An example pipeline for pulling data from a cloud Kafka Cluster into Azure Blob Storage and then inserted into a Databricks Delta Table.
Cloud Services used in example:
- Confluent Kafka Cluster
- Azure Blob Store
- Azure Databricks
- Astro Runtime CLI w/ Docker
- Azure Key Vault
create a kafka producer to your cloud topic
# producer.py
import time
import json
import random
from datetime import datetime
from kafka import KafkaProducer
import string
kafka_username = 'myKafkaUser'
kafka_pass = 'myKafkaPass'
kafka_cluster = 'myKafkaCluster'
user_ids = list(range(1,1001))
recipient_ids = list(range(0,1001))
def generate_message() -> dict:
random_user_id = random.choice(user_ids)
#copy the recipients array
recipient_ids_copy = recipient_ids.copy()
#user can't send message to himself
recipient_ids_copy.remove(random_user_id)
random_recipient_id = random.choice(recipient_ids_copy)

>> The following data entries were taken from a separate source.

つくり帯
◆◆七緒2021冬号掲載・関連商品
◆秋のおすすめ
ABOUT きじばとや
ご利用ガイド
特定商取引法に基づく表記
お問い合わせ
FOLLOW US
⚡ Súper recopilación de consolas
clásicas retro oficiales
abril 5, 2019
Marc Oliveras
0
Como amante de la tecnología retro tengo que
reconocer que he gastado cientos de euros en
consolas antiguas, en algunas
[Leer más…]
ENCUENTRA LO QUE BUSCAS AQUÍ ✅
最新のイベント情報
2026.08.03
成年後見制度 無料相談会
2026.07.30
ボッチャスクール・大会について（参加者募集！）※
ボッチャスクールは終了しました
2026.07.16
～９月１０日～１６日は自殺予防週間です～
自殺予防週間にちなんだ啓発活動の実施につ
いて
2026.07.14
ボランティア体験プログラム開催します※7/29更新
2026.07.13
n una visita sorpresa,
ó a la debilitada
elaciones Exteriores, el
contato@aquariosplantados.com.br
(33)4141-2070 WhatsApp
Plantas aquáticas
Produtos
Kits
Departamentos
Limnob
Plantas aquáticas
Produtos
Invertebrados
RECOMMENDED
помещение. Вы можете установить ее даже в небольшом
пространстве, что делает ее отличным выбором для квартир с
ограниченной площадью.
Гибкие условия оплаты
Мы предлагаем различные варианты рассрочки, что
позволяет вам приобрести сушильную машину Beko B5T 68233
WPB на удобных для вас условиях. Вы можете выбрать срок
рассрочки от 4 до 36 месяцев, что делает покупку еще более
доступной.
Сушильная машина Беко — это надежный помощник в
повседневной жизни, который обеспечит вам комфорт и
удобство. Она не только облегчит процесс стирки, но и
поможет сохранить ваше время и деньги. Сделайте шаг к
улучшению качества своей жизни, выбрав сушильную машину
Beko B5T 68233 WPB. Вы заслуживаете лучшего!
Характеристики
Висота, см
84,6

#generate a random message
message = ''.join(random.choice(string.ascii_letters) for i in range(32))
payload = {
'user_id': random_user_id,
'recipient_id': random_recipient_id,
'message': message,
'timestamp': datetime.now().strftime('%Y/%m/%dT%H:%M:%S.%f'),
'value': random.randint(1, 100),
}
return payload
# messages will be seralised as JSON
def serializer(message):
return json.dumps(message).encode('utf-8')
# Kafka Prodcuer
producer = KafkaProducer(
bootstrap_servers=[f'{kafka_cluser}:9092'],
sasl_plain_username=kafka_pass,
sasl_plain_password=kafka_username,
sasl_mechanism="PLAIN",
security_protocol="SASL_SSL",
value_serializer=serializer
)
# infinite loop
while True:
# generate a message
dummy_message = generate_message()
# send it to our 'messages' topic
print(f'Producing message @ {datetime.now()} | Message = {str(dummy_message)}')
producer.send('intent', dummy_message)
#sleep for a random number of seconds
time_to_sleep = random.randint(1,3)
time.sleep(time_to_sleep)
Azure Key Vault With the Azure Key Vault Secrets Backend in the Docker file you will need the Airflow Connections and Variables to be stored in the Key Vault with the following prefixes: connections -> 'airflow-connections' and variables -> 'airflow-variables'. See the the Key Vault (lunar-kv) used in this example:
.env File You will also need to configure an App SPN that has access to the key vault and include the APP SPN credentials in your .env file so the Airflow has access to the Key Vault Secrets backend:
For client authentication, the DefaultAzureCredential from the Azure Python SDK is used as credential provider, which supports service principal, managed identity and user credentials.
Blob Store connection string for airlfow and Databricks
Airflow Connection example (stored in Key Vault airflow-connections):
wasb:///?extra__wasb__connection_string=DefaultEndpointsProtocol%3Dhttps%3BAccountName%3DmyAccountName%3BAccountKey%myAccountKey%3BEndpointSuffix%3Dcore.windows.net
Databricks Connection example (can be stored in Secrets Mount):
spark.conf.set(f"fs.azure.account.key.{storage_acct}.dfs.core.windows.net","myStorageAccountKey")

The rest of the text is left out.